D'après le rôle de supplément pour les impositions de 1789 « M. de Selles, Seigneur de La Chaussée » possède sur La Chaussée des censives et droits seigneuriaux, 312 journaux de terre affermés 844 livres et 85 journaux de prés. Le tout produit un revenu de 1.484 livres. (Archives départementales, Série G, 2.141).
Si Charles de Selles est le « Seigneur de la Chaussée », les sieurs Thuillier ont sur Tirancourt leurs biens et droits seigneuriaux. Ils ont commencé par acquérir en 1754, avec les biens de Jacques le Sénéchal, la moitié du droit de champart sur tout le territoire de Tirancourt. Ils ont augmenté encore leurs possessions à ce point qu'un arpentage de 1781 additionne 540 journaux de terre, et que la déclaration faite par la famille Thuillier en 1792 indique 489 journaux.
Auprès de Charles de Selle et des Thuillier, « Charles-Philippe Capet, ci-devant Comte d'Artois, émigré», fait piètre figure, puisqu'il possède seulement quelques journaux de prés. Les officiers municipaux parlent d'une pièce de seize journaux affermés en partie à Jean-Rémy Herbet, fermier du ci-devant à Picquigny, et en partie
à un meunier de Picquigny nommé Arrachart. La contribution foncière de l'an III parle de six journaux seulement, sur le terroir de La Chaussée-Tirancourt, probablement du côté de la ferme du Grenier qui appartenait autrefois aux ducs de Chaulnes et qui n'était séparée de la Somme que par les prés dorés, et était située au sud-ouest des bâtiments des Thuillier de Tirancourt (Archives départementales. Série E. 130 et 144).

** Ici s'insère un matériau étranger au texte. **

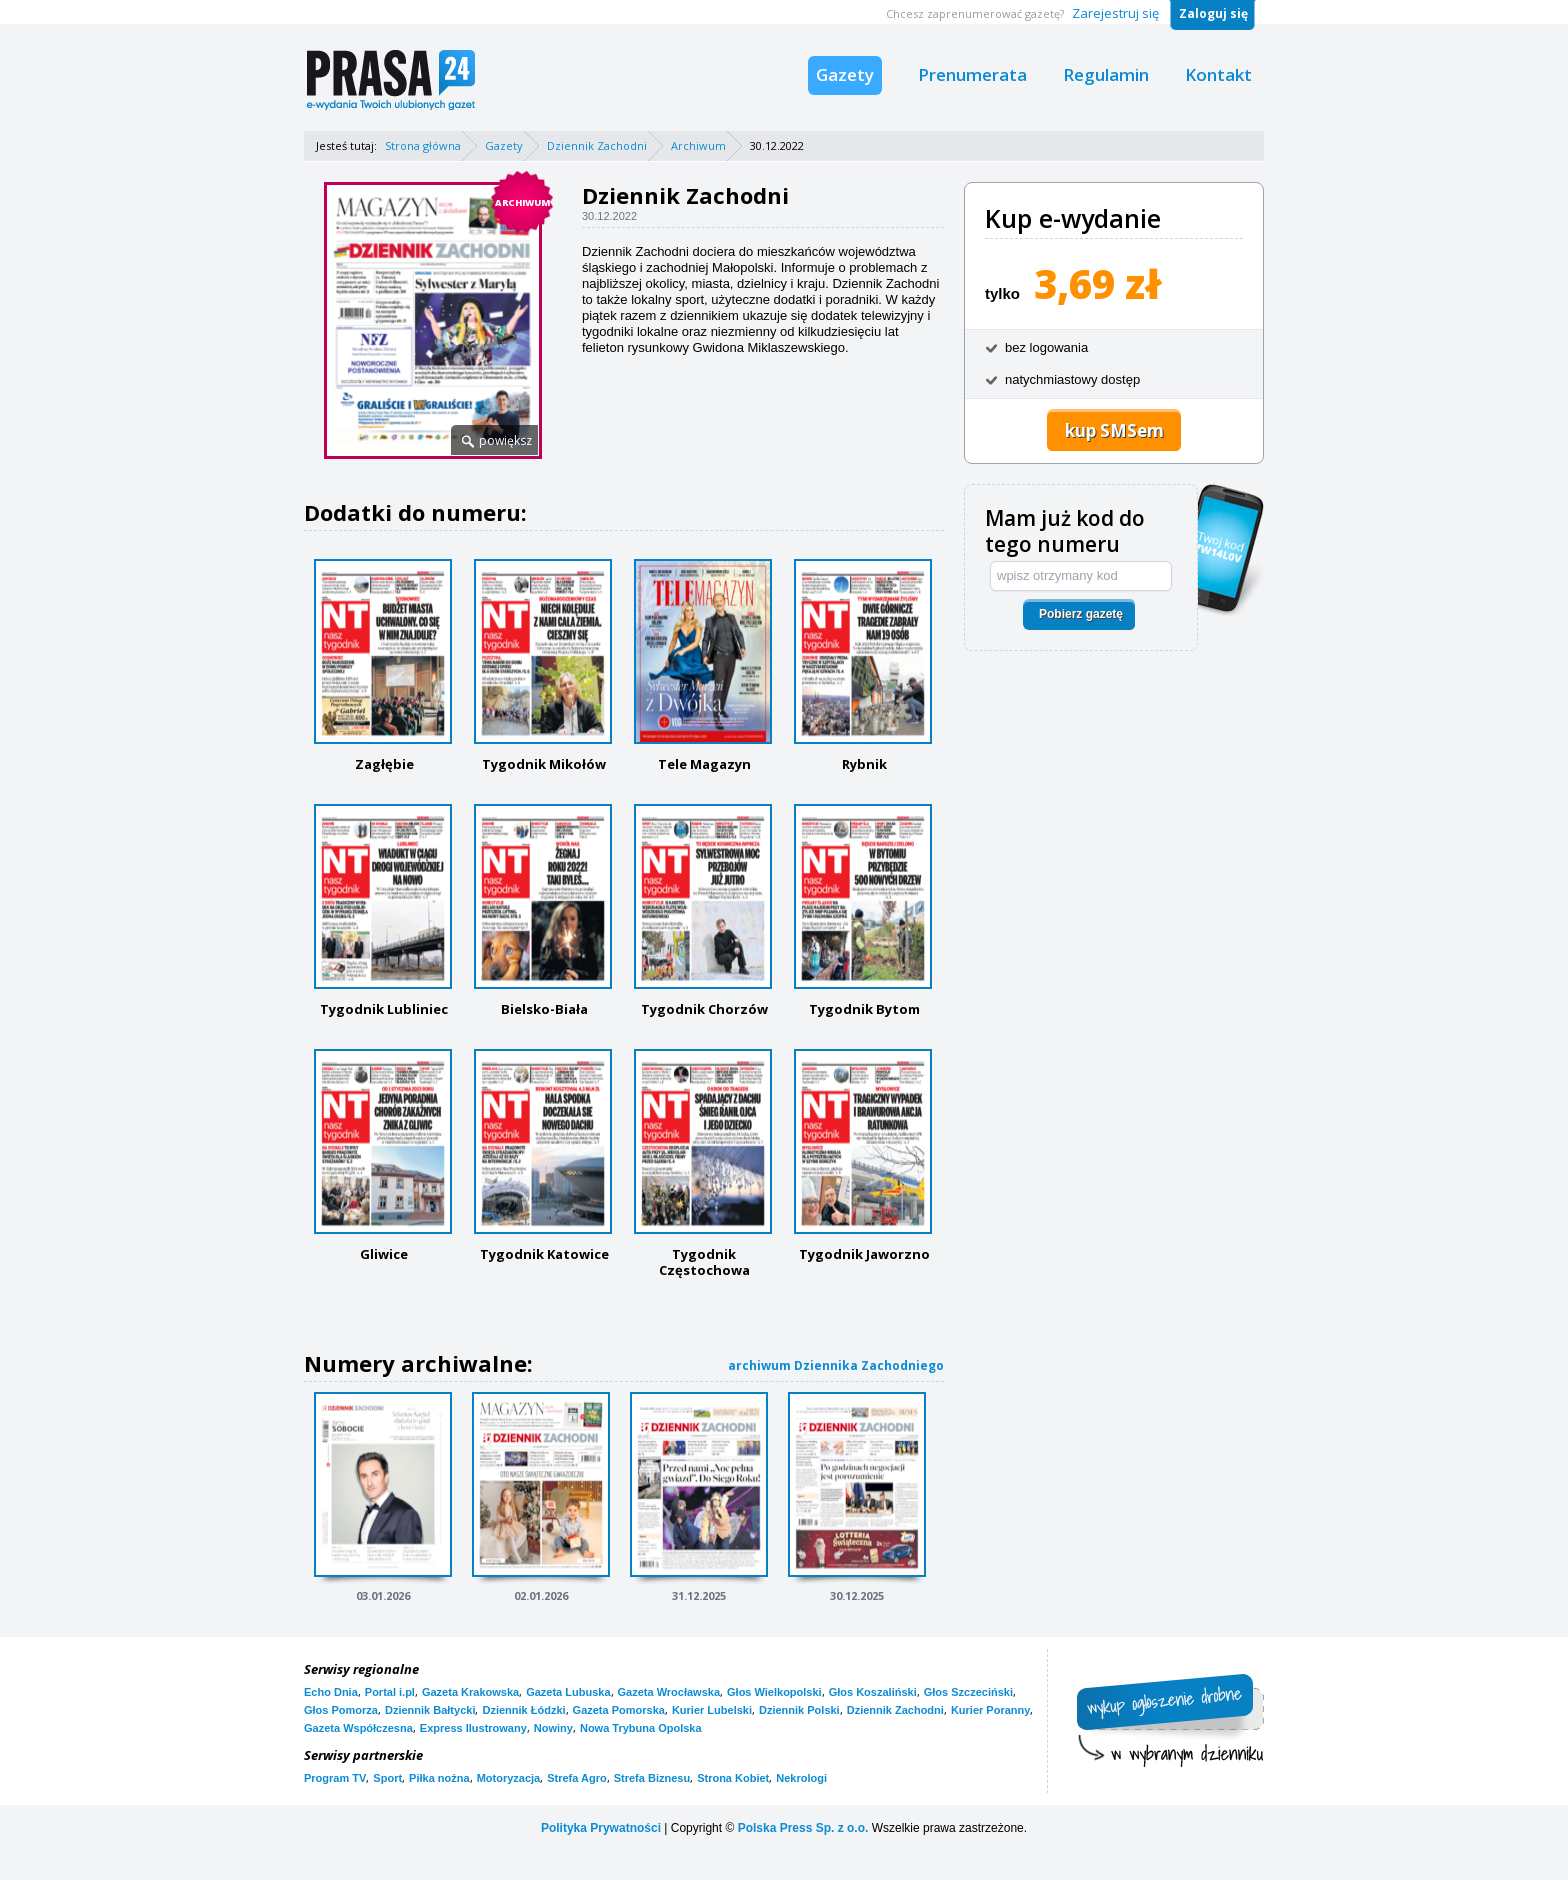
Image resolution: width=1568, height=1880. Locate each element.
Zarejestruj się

«Le rôle de supplément sur les ci-devant privilégiés » pour la fin de 1789 donne encore une liste de «privilégiés » possédant des terres sur la paroisse : Mlle Bridelle d'Amiens, M. Dupetit, ancien commissaire de guerres à Amiens ; les hoirs de M. Tripier, ancien commissaire au bailliage d'Amiens ; M. Sagnier, Maître des postes à Picquigny ; M. Despréaux, procureur du Roi en la maîtrise des eaux et forêts à Amiens ; M. Renouard de La Chaussée, prévôt général de la Maréchaussée ; Mme de Moyencourt ; DM. Bultel, commissaire au bailliage d'Amiens ; M. Dufresne, de Beaucourt ; M. de la Porte Dumont, négociant; M. Delavault, bourgeois; Mme Vve Bondois, négociante, tous demeurant à Amiens, et possédant au total, sur La Chaussée-Tirancourt, environ 170 journaux de terres, prés ou bois.
Le Conseil général de, la commune s'est préoccupé très tôt de bénéficier des avantages offerts aux municipalités qui achètent des biens nationaux. Une délibération du 21 mai 1790 donne une liste des biens que la municipalité demande à acheter. Cette liste est incomplète puisqu'elle omet, sans doute volontairement, les biens du prieuré de Notre-Dame du Mont, et ceux de la fabrique et de la cure de la paroisse, c'est-à-dire une grande partie des biens d'église que la municipalité ne désire pas acquérir, probablement sous l'influence de sentiments religieux. Voici le texte de la délibération : « considérant qu'il est de son intérêt de faire l'acquisition des biens aliénables situés sur l'étendue de son territoire, à cause du seizième du capital net des ventes alloué aux municipalités qui acquerront les premières, le Conseil général de la Commune a décidé unanimement de demander à l'assemblée nationale qu'il soit permis à la municipalité d'acheter des biens nationaux situés sur son territoire ».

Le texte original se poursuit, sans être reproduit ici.